La dinamica: il primo urto e l’effetto domino
La ricostruzione del sinistro, avvenuto in condizioni di scarsa visibilità e totale oscurità, mette in luce una sequenza di eventi rapidissima e fatale. Misljncevic, al volante della propria vettura, ha inizialmente tamponato un carroattrezzi fermo o in parziale rallentamento lungo la carreggiata del raccordo.
Presumibilmente sotto shock a causa del primo impatto e nel tentativo di verificare i danni o chiedere aiuto, il 65enne è sceso dall’abitacolo restando sulla sede stradale, in un tratto completamente buio.
Pochi istanti dopo, la BMW guidata dal 38enne triestino è sopraggiunta a velocità sostenuta, centrando in pieno il veicolo fermo di Misljncevic.
L’energia dell’urto ha innescato un letale effetto domino: la vettura del 65enne è stata spinta in avanti con violenza e ha travolto il suo stesso proprietario che si trovava a piedi davanti al muso del mezzo.

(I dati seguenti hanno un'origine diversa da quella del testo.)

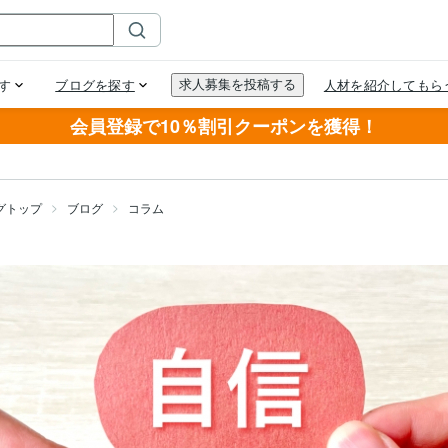
会員登録で10％割引クーポンを獲得！
グトップ
ブログ
コラム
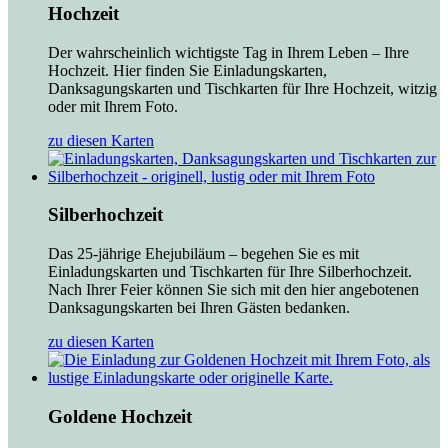
Hochzeit
Der wahrscheinlich wichtigste Tag in Ihrem Leben – Ihre
Hochzeit. Hier finden Sie Einladungskarten,
Danksagungskarten und Tischkarten für Ihre Hochzeit, witzig
oder mit Ihrem Foto.
zu diesen Karten
Silberhochzeit
Das 25-jährige Ehejubiläum – begehen Sie es mit
Einladungskarten und Tischkarten für Ihre Silberhochzeit.
Nach Ihrer Feier können Sie sich mit den hier angebotenen
Danksagungskarten bei Ihren Gästen bedanken.
zu diesen Karten
Goldene Hochzeit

Le indagini e i quesiti della Procura
I traumi riportati alla testa e al torace a causa dello schiacciamento si sono rivelati immediatamente fatali, rendendo inutili i tempestivi soccorsi del 118, intervenuti anche con l’ausilio dell’elisoccorso regionale.
Il pubblico ministero incaricato del caso ha disposto una serie di accertamenti urgenti per fare piena luce sulle responsabilità del sinistro. È stata affidata una consulenza cinematica mirata a stabilire l’esatta velocità della BMW e gli spazi di frenata, verificando se il conducente potesse in qualche modo avvedersi dell’ostacolo.
Disposti anche l’esame autoptico sul corpo della vittima e i test tossicologici ed alcolemici di rito sull’indagato, mentre i mezzi coinvolti restano sotto sequestro probatorio.